Kachchi Sadak is a 2006 Indian Hindi-language action film directed by Sanjay D Singh, starring Rahul Singh, Parmita Katkar, Madhoo, Mukesh Tiwari, Amrish Puri, Rahul Dev and Mithun Chakraborty.

The story follows a boy named Randhir who becomes involved in the politically manipulated liquor trade. His only relief is his confidantes and girlfriend Julie. He is later asked to help an honest social-worker-turned-politician in the coming elections, but destiny has other plans. It's a part fiction part real story, written by Rahul Singh himself. The film is notable for being Amrish Puri's last film and for being shot in the same Jodhpur jail where Salman Khan was kept during the Black Buck case.

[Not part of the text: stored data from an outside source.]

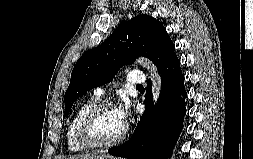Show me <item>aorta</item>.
<instances>
[{"instance_id": "obj_1", "label": "aorta", "mask_w": 253, "mask_h": 159, "mask_svg": "<svg viewBox=\"0 0 253 159\" xmlns=\"http://www.w3.org/2000/svg\"><path fill=\"white\" fill-rule=\"evenodd\" d=\"M140 62L144 64V66L150 71L151 74V80H152V92H153V98L154 100H157L160 89H161V80L160 76L155 69L154 65L151 64V62L147 59H140Z\"/></svg>"}]
</instances>
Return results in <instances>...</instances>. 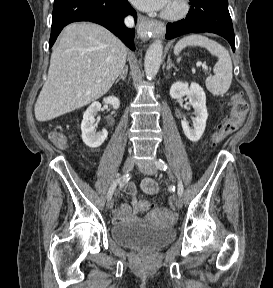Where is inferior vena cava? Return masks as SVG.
Masks as SVG:
<instances>
[{"instance_id": "obj_1", "label": "inferior vena cava", "mask_w": 273, "mask_h": 288, "mask_svg": "<svg viewBox=\"0 0 273 288\" xmlns=\"http://www.w3.org/2000/svg\"><path fill=\"white\" fill-rule=\"evenodd\" d=\"M125 24L128 26V27H133L134 26V20L132 17L128 16L125 18Z\"/></svg>"}]
</instances>
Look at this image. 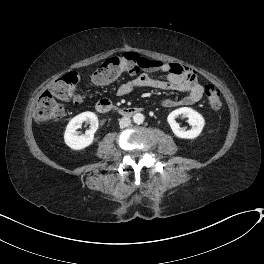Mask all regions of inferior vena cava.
Returning a JSON list of instances; mask_svg holds the SVG:
<instances>
[{
  "instance_id": "obj_1",
  "label": "inferior vena cava",
  "mask_w": 264,
  "mask_h": 264,
  "mask_svg": "<svg viewBox=\"0 0 264 264\" xmlns=\"http://www.w3.org/2000/svg\"><path fill=\"white\" fill-rule=\"evenodd\" d=\"M131 124V120L128 117H122L119 119V125L122 128L128 127Z\"/></svg>"
}]
</instances>
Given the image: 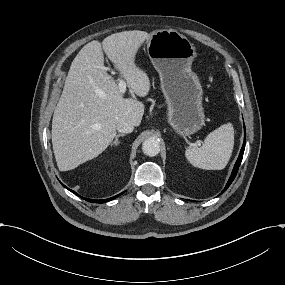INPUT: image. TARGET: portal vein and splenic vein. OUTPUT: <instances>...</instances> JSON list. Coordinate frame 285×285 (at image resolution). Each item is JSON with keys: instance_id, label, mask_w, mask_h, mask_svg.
Returning <instances> with one entry per match:
<instances>
[{"instance_id": "portal-vein-and-splenic-vein-1", "label": "portal vein and splenic vein", "mask_w": 285, "mask_h": 285, "mask_svg": "<svg viewBox=\"0 0 285 285\" xmlns=\"http://www.w3.org/2000/svg\"><path fill=\"white\" fill-rule=\"evenodd\" d=\"M106 68V67H105ZM112 74H115V72H113L112 71ZM118 81H119V83H118V87H119V91L121 92V93H125L126 92V82L123 80V79H121V78H119L118 79ZM201 143H196V145H200Z\"/></svg>"}]
</instances>
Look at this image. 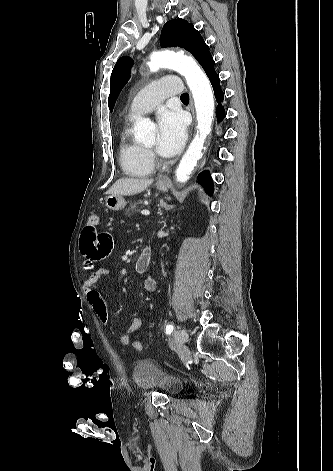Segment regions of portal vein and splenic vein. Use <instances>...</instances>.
I'll return each mask as SVG.
<instances>
[{
  "instance_id": "obj_1",
  "label": "portal vein and splenic vein",
  "mask_w": 333,
  "mask_h": 471,
  "mask_svg": "<svg viewBox=\"0 0 333 471\" xmlns=\"http://www.w3.org/2000/svg\"><path fill=\"white\" fill-rule=\"evenodd\" d=\"M142 215L148 216L150 214L149 210H142L141 211Z\"/></svg>"
}]
</instances>
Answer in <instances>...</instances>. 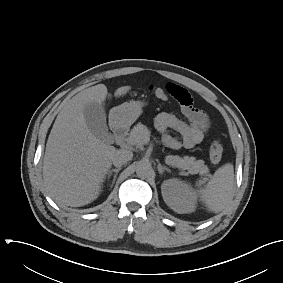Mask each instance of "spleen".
Returning a JSON list of instances; mask_svg holds the SVG:
<instances>
[{"mask_svg": "<svg viewBox=\"0 0 283 283\" xmlns=\"http://www.w3.org/2000/svg\"><path fill=\"white\" fill-rule=\"evenodd\" d=\"M234 188V167L227 163L219 167L206 183L199 181L196 190L192 192L194 198L205 204L212 212L222 211L232 199Z\"/></svg>", "mask_w": 283, "mask_h": 283, "instance_id": "obj_1", "label": "spleen"}]
</instances>
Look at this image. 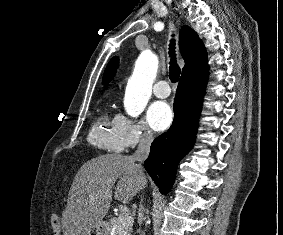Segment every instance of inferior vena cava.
Masks as SVG:
<instances>
[{
    "label": "inferior vena cava",
    "mask_w": 283,
    "mask_h": 235,
    "mask_svg": "<svg viewBox=\"0 0 283 235\" xmlns=\"http://www.w3.org/2000/svg\"><path fill=\"white\" fill-rule=\"evenodd\" d=\"M153 140V135L151 132H145L139 141V145L137 150L135 151V153L133 155L130 156V159L133 161H137L138 164H136L137 168L142 172V162H144L146 160V158L149 155L150 152V146ZM144 220V214H143V206L140 203L139 206V213H138V221L141 224Z\"/></svg>",
    "instance_id": "inferior-vena-cava-1"
}]
</instances>
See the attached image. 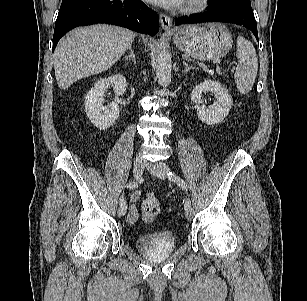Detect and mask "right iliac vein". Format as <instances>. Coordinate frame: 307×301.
Listing matches in <instances>:
<instances>
[{"instance_id": "right-iliac-vein-1", "label": "right iliac vein", "mask_w": 307, "mask_h": 301, "mask_svg": "<svg viewBox=\"0 0 307 301\" xmlns=\"http://www.w3.org/2000/svg\"><path fill=\"white\" fill-rule=\"evenodd\" d=\"M144 167H145V163L141 158H137L134 160V164H133V176L136 180L140 179L143 171H144ZM127 211V206L123 205L120 206L118 209V216L122 217L126 214Z\"/></svg>"}]
</instances>
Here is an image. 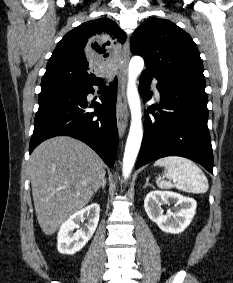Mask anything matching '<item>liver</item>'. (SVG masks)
Masks as SVG:
<instances>
[{
  "label": "liver",
  "mask_w": 233,
  "mask_h": 283,
  "mask_svg": "<svg viewBox=\"0 0 233 283\" xmlns=\"http://www.w3.org/2000/svg\"><path fill=\"white\" fill-rule=\"evenodd\" d=\"M36 216L46 235L54 234L85 207L105 176L102 159L69 136L42 142L29 161Z\"/></svg>",
  "instance_id": "1"
}]
</instances>
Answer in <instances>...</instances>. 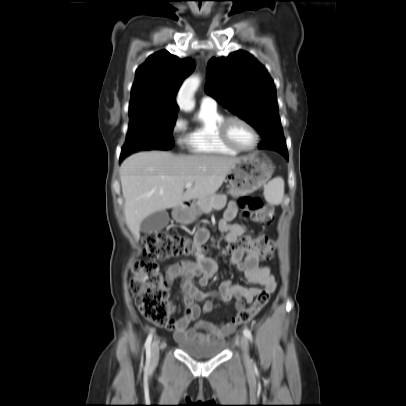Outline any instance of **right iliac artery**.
Segmentation results:
<instances>
[{
    "instance_id": "right-iliac-artery-1",
    "label": "right iliac artery",
    "mask_w": 406,
    "mask_h": 406,
    "mask_svg": "<svg viewBox=\"0 0 406 406\" xmlns=\"http://www.w3.org/2000/svg\"><path fill=\"white\" fill-rule=\"evenodd\" d=\"M152 338H153V332H151L145 342V349H146V359H147V363L150 362V358H151V342H152Z\"/></svg>"
}]
</instances>
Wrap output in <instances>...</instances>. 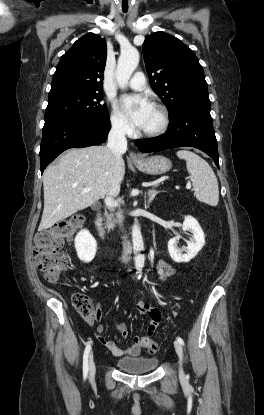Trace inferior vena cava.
I'll list each match as a JSON object with an SVG mask.
<instances>
[{"label": "inferior vena cava", "mask_w": 264, "mask_h": 415, "mask_svg": "<svg viewBox=\"0 0 264 415\" xmlns=\"http://www.w3.org/2000/svg\"><path fill=\"white\" fill-rule=\"evenodd\" d=\"M108 149L113 154L116 165L122 160V154L127 150V139L125 136V125L121 122H116L112 125V128L108 135ZM116 168L114 170L111 186L109 190V196H117L120 192V183L117 179ZM120 225H122L124 216L121 213L117 215Z\"/></svg>", "instance_id": "inferior-vena-cava-1"}]
</instances>
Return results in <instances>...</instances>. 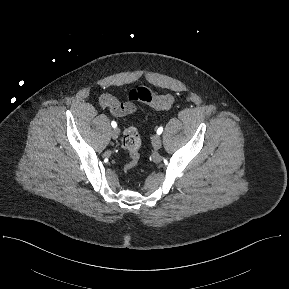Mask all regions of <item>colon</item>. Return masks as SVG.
Returning a JSON list of instances; mask_svg holds the SVG:
<instances>
[{
	"instance_id": "obj_1",
	"label": "colon",
	"mask_w": 289,
	"mask_h": 289,
	"mask_svg": "<svg viewBox=\"0 0 289 289\" xmlns=\"http://www.w3.org/2000/svg\"><path fill=\"white\" fill-rule=\"evenodd\" d=\"M129 100L142 102L156 109H167L173 104L174 98L170 94L158 95L145 87H139L129 93ZM122 146L130 155V161L124 167L125 172H128L137 164L141 146V139L134 124H129L124 129Z\"/></svg>"
}]
</instances>
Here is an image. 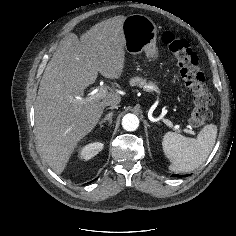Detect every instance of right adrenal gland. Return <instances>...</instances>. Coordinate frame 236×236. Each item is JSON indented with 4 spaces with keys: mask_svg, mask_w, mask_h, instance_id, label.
Listing matches in <instances>:
<instances>
[{
    "mask_svg": "<svg viewBox=\"0 0 236 236\" xmlns=\"http://www.w3.org/2000/svg\"><path fill=\"white\" fill-rule=\"evenodd\" d=\"M112 116H113V112H109V113L105 116V118L99 122V125H102V124L105 123L106 121H108L109 124H112Z\"/></svg>",
    "mask_w": 236,
    "mask_h": 236,
    "instance_id": "2a0ac1e0",
    "label": "right adrenal gland"
}]
</instances>
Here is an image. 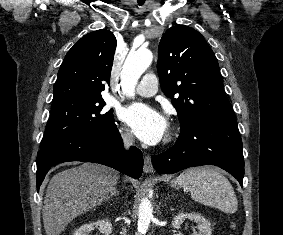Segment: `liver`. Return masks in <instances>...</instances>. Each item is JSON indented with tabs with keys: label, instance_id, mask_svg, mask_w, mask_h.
<instances>
[{
	"label": "liver",
	"instance_id": "1",
	"mask_svg": "<svg viewBox=\"0 0 283 235\" xmlns=\"http://www.w3.org/2000/svg\"><path fill=\"white\" fill-rule=\"evenodd\" d=\"M118 179L117 171L95 163H83L53 176L42 210L46 235L61 234L74 218L100 205Z\"/></svg>",
	"mask_w": 283,
	"mask_h": 235
}]
</instances>
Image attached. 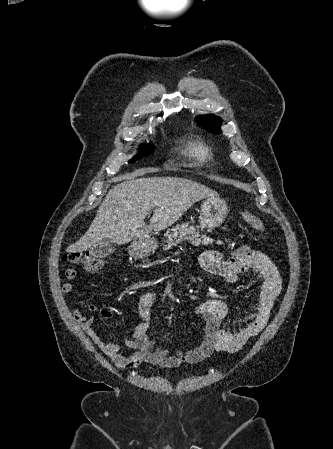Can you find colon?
Listing matches in <instances>:
<instances>
[{"label":"colon","mask_w":333,"mask_h":449,"mask_svg":"<svg viewBox=\"0 0 333 449\" xmlns=\"http://www.w3.org/2000/svg\"><path fill=\"white\" fill-rule=\"evenodd\" d=\"M242 217L252 229L258 232L265 231L266 227L264 223L252 213L244 211L242 213ZM64 260L70 264L81 265L90 272L99 271L105 263V260L101 257H98L86 251L78 250L69 251L64 256Z\"/></svg>","instance_id":"5ec220e1"}]
</instances>
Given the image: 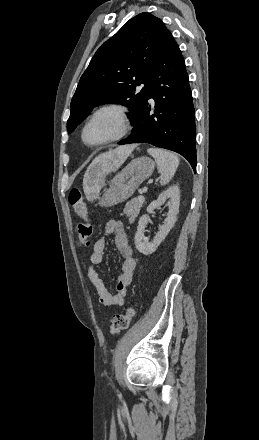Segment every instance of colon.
I'll return each instance as SVG.
<instances>
[{
	"label": "colon",
	"instance_id": "5ec220e1",
	"mask_svg": "<svg viewBox=\"0 0 259 440\" xmlns=\"http://www.w3.org/2000/svg\"><path fill=\"white\" fill-rule=\"evenodd\" d=\"M69 203L73 206L75 212L80 218L77 224L79 242L82 245L88 246L93 238V225L89 219L86 204L82 198V194L78 188H73L69 193ZM136 311L133 306L126 308L123 314L115 315L110 320V330L114 334L121 333L126 330Z\"/></svg>",
	"mask_w": 259,
	"mask_h": 440
}]
</instances>
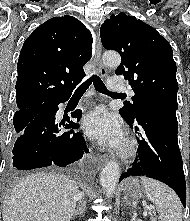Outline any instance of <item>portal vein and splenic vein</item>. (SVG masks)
I'll list each match as a JSON object with an SVG mask.
<instances>
[{"label":"portal vein and splenic vein","instance_id":"portal-vein-and-splenic-vein-1","mask_svg":"<svg viewBox=\"0 0 190 221\" xmlns=\"http://www.w3.org/2000/svg\"><path fill=\"white\" fill-rule=\"evenodd\" d=\"M149 209L152 210L153 208H152V207H149Z\"/></svg>","mask_w":190,"mask_h":221}]
</instances>
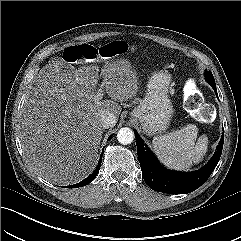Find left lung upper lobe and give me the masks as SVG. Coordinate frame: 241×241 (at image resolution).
Returning a JSON list of instances; mask_svg holds the SVG:
<instances>
[{"mask_svg":"<svg viewBox=\"0 0 241 241\" xmlns=\"http://www.w3.org/2000/svg\"><path fill=\"white\" fill-rule=\"evenodd\" d=\"M206 79L207 81L210 83H215V80H214V77L212 75V72L211 71H206Z\"/></svg>","mask_w":241,"mask_h":241,"instance_id":"1","label":"left lung upper lobe"}]
</instances>
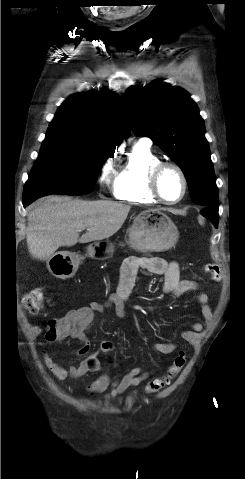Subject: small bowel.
<instances>
[{"label": "small bowel", "instance_id": "obj_1", "mask_svg": "<svg viewBox=\"0 0 245 479\" xmlns=\"http://www.w3.org/2000/svg\"><path fill=\"white\" fill-rule=\"evenodd\" d=\"M140 269L163 275V292L172 297H179L185 293L198 290V284L195 281L180 279L179 266L176 262H167L157 257L143 258L131 256L126 258L121 267L117 288L113 293L109 294L105 303H90L88 306L71 310L60 319H57L67 325V334L64 338L70 337L80 342L81 346L77 353L80 356H85V359L78 366L64 367L55 360L53 353L44 351V362L59 381H64L68 378L79 379L88 373L100 372L101 364L97 354H89L90 343L86 332L92 325L94 315L105 314L109 308H113L115 314L120 318L127 316V302L131 296L136 276ZM197 302L201 306L205 322L210 323L213 313L209 305L208 295L199 293ZM203 328V323L195 322L192 330L182 333V338L187 342H193L196 334L201 332ZM153 349L161 354H170L177 349V345L173 342H158L153 345ZM113 350L114 344L112 342L105 341L100 345V351L103 353H110ZM147 378L148 373L142 372L138 367L129 369L120 379H112L108 374L101 373L88 385V390L91 393H102L110 389L107 397L114 398L128 389L138 386Z\"/></svg>", "mask_w": 245, "mask_h": 479}]
</instances>
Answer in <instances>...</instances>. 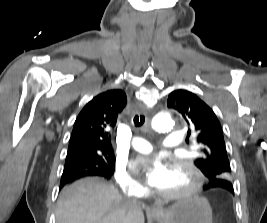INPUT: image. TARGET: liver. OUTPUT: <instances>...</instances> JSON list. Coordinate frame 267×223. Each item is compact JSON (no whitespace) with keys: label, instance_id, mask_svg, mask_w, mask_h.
I'll return each instance as SVG.
<instances>
[{"label":"liver","instance_id":"liver-1","mask_svg":"<svg viewBox=\"0 0 267 223\" xmlns=\"http://www.w3.org/2000/svg\"><path fill=\"white\" fill-rule=\"evenodd\" d=\"M142 208L105 180L85 178L61 191L56 223H144Z\"/></svg>","mask_w":267,"mask_h":223}]
</instances>
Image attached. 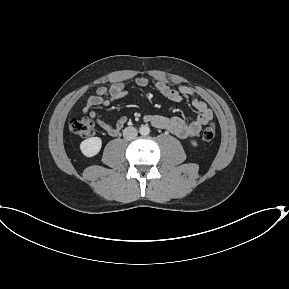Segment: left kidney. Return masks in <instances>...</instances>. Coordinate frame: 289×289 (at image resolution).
<instances>
[{
  "label": "left kidney",
  "instance_id": "5707ae66",
  "mask_svg": "<svg viewBox=\"0 0 289 289\" xmlns=\"http://www.w3.org/2000/svg\"><path fill=\"white\" fill-rule=\"evenodd\" d=\"M191 144H192V146H194V147H197V145H198L195 140H191Z\"/></svg>",
  "mask_w": 289,
  "mask_h": 289
}]
</instances>
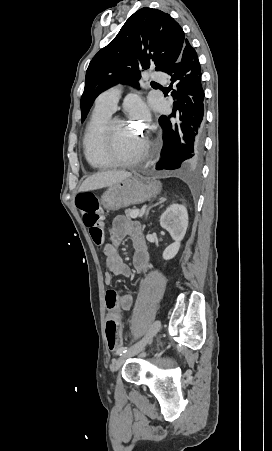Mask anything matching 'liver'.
I'll return each instance as SVG.
<instances>
[{"label": "liver", "instance_id": "obj_1", "mask_svg": "<svg viewBox=\"0 0 272 451\" xmlns=\"http://www.w3.org/2000/svg\"><path fill=\"white\" fill-rule=\"evenodd\" d=\"M132 174L125 172V170H108V172H98L94 176H89L82 182L79 192H86V190H99V188H106L112 186L117 182H122L125 178H130Z\"/></svg>", "mask_w": 272, "mask_h": 451}]
</instances>
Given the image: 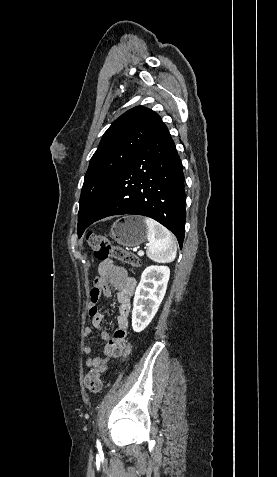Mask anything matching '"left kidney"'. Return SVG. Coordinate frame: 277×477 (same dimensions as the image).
<instances>
[{"label": "left kidney", "mask_w": 277, "mask_h": 477, "mask_svg": "<svg viewBox=\"0 0 277 477\" xmlns=\"http://www.w3.org/2000/svg\"><path fill=\"white\" fill-rule=\"evenodd\" d=\"M170 277L167 266H149L142 275L133 301L132 328L143 331L158 311Z\"/></svg>", "instance_id": "1"}]
</instances>
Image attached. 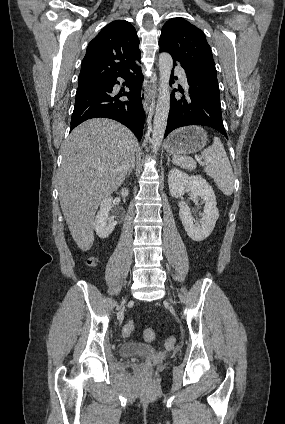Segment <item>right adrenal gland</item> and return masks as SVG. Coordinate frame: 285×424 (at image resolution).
Instances as JSON below:
<instances>
[{"label":"right adrenal gland","mask_w":285,"mask_h":424,"mask_svg":"<svg viewBox=\"0 0 285 424\" xmlns=\"http://www.w3.org/2000/svg\"><path fill=\"white\" fill-rule=\"evenodd\" d=\"M134 169H135V159L133 160L131 167L128 170V173L126 174V177H129Z\"/></svg>","instance_id":"1"}]
</instances>
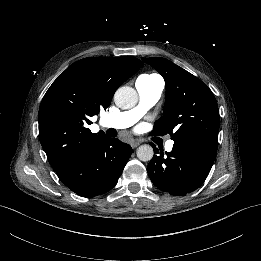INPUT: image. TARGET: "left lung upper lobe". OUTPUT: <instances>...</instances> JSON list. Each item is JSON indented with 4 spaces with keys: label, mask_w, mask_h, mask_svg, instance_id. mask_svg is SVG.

The film had a limited theatrical release on 15 September 2006. Opening on 20 screens, it was a box-office bomb.

==Cast==
- Rahul Singh as Randhir Singh Choudhary
- Parmita Katkar as Julie
- Amrish Puri as Jailor Hasan Kairanvi
- Madhoo as Laxmi Devi
- Rahul Dev as Javed Ali
- Mukesh Tiwari as Shyamlal
- Aman Verma as Raghav Mehta
- Sharat Saxena as Hari Om Jaiswal
- Govind Namdeo as Jani Babu
- Tinu Anand as Anurag Khanna
- Reema Lagoo as Sumitra Devi
- Narendra Jha as Yaseen Khan
- Anant Jog as Paswan
- Bharat Bhushan as Ramnath Kapoor
- Jay Soni as Dharmesh
- Palak Jain as Anita
- Mithun Chakraborty as Qawali Singer Shankar at Ajmer Dargah

==Reception==
Taran Adarsh from Bollywood Hungama gave the film 1 star out of 5, labeling the plot "outdated" and the overall product "low on content and also hype". However, he praised the action sequences and performances.